Work to be completed
Once you find the line with "Jetzt Depot bei SMARTBROKER+ eröffnen und" in the entries below, print it and each line after it up to and including the line with "Misirlić o dešavanjima na Merlinovom", exactly, without pictures.

=== Extracted information ===

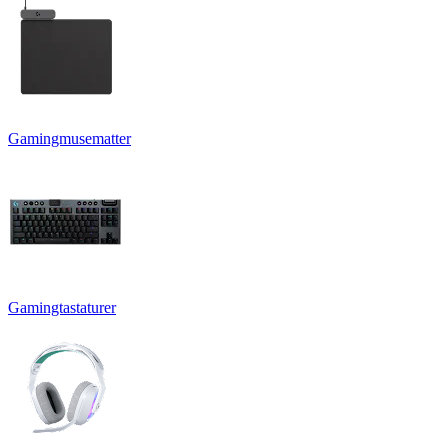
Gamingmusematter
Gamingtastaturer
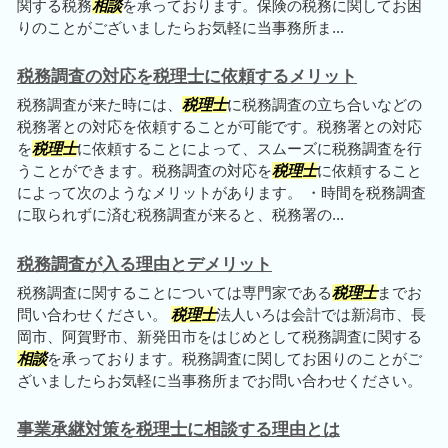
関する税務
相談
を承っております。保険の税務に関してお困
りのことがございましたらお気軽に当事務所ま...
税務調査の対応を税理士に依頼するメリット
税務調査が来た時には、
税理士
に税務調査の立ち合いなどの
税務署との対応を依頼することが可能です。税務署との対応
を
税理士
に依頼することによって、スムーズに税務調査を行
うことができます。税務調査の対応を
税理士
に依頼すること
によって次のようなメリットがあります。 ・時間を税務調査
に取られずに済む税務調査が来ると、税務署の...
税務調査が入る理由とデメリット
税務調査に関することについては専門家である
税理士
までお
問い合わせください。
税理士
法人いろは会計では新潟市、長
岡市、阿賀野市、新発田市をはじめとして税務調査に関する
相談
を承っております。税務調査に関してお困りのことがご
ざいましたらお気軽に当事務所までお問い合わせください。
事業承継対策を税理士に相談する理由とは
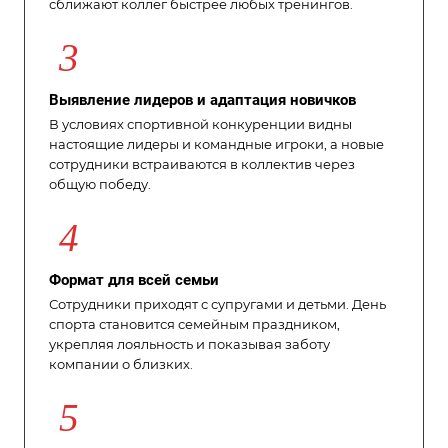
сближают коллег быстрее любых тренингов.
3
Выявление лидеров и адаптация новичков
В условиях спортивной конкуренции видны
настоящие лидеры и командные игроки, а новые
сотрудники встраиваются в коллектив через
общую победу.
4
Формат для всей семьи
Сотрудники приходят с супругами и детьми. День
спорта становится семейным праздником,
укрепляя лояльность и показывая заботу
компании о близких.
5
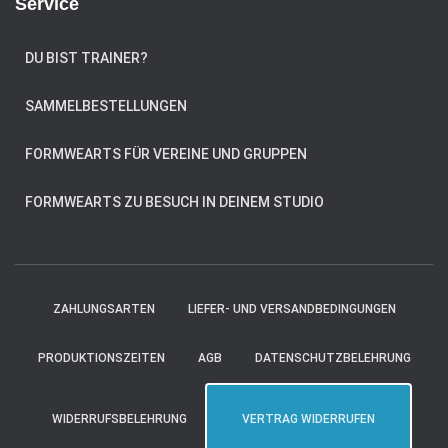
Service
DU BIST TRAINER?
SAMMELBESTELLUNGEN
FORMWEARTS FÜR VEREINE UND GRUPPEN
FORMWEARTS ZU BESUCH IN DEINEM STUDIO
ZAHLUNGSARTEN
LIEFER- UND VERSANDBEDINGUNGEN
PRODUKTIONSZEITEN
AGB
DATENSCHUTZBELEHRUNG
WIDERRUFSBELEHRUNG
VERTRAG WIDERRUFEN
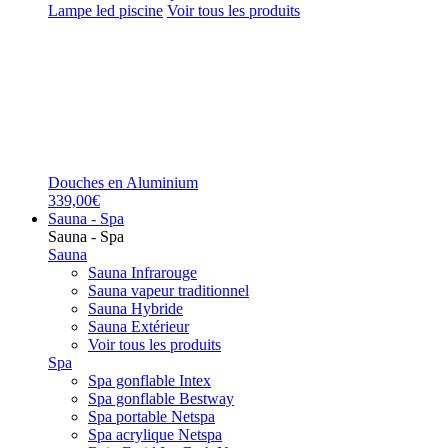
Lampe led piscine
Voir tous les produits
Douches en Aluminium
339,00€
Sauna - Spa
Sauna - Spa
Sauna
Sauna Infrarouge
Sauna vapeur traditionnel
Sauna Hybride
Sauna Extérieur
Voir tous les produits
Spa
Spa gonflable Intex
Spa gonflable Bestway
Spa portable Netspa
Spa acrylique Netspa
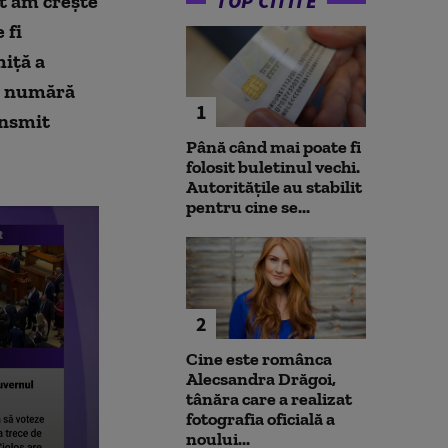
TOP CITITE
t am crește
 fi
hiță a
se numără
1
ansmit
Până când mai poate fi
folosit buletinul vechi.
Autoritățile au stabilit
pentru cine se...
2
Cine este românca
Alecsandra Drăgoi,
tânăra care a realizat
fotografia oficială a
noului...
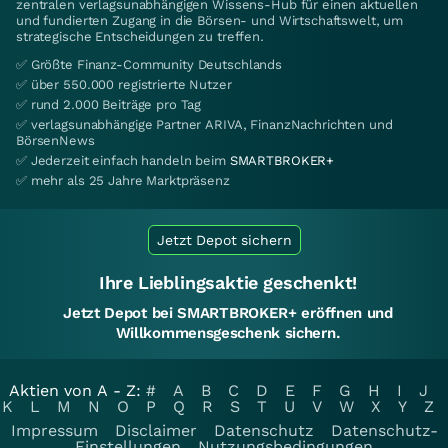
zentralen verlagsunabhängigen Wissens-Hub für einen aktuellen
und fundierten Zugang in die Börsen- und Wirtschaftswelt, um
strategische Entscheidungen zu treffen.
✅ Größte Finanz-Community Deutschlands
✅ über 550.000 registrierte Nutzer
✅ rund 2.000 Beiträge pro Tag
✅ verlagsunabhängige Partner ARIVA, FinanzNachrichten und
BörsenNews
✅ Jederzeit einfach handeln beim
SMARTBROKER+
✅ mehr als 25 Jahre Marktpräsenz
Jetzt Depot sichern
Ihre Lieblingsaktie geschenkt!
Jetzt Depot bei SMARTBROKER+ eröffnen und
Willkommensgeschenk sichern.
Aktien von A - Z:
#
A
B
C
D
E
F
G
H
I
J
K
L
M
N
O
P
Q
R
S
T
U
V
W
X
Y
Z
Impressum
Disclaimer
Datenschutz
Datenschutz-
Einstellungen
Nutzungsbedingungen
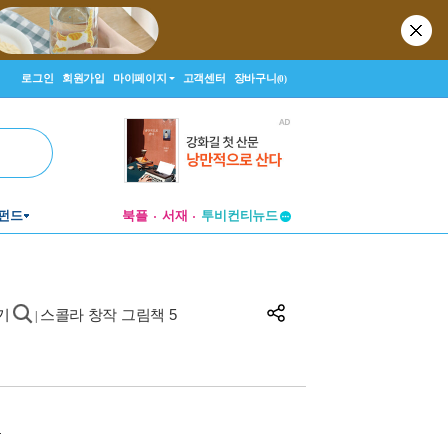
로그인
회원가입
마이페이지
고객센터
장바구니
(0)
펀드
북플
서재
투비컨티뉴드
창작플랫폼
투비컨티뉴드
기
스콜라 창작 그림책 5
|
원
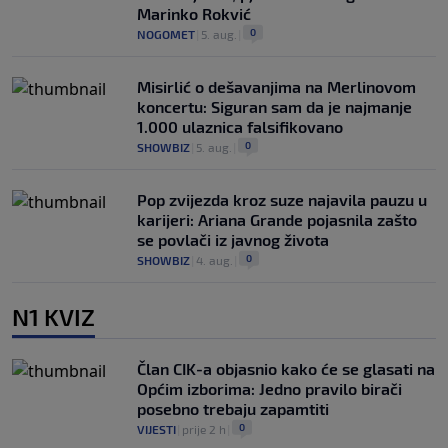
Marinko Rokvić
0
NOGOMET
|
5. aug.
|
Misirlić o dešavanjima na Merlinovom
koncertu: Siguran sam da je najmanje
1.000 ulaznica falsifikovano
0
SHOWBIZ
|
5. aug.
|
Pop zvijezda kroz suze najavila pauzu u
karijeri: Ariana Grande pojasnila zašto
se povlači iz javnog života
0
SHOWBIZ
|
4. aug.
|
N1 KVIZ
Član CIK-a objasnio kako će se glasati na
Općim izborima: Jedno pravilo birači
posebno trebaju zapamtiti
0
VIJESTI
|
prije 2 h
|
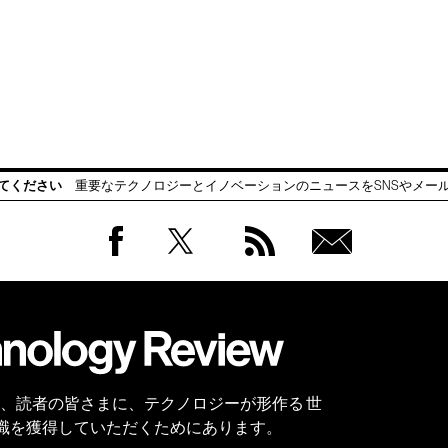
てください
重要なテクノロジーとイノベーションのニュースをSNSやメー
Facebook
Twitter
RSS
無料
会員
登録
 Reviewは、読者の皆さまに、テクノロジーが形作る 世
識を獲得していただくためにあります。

===

Answer section
Jetzt Depot bei SMARTBROKER+ eröffnen und
Willkommensgeschenk sichern.
Aktien von A - Z:
#
A
B
C
D
E
F
G
H
I
J
K
L
M
N
O
P
Q
R
S
T
U
V
W
X
Y
Z
Impressum
Disclaimer
Datenschutz
Datenschutz-
Einstellungen
Nutzungsbedingungen
로그인
회원가입
마이페이지
고객센터
장바구니
(0)
펀드
북플
서재
투비컨티뉴드
창작플랫폼
투비컨티뉴드
기
스콜라 창작 그림책 5
|
원
Marinko Rokvić
0
NOGOMET
|
5. aug.
|
Misirlić o dešavanjima na Merlinovom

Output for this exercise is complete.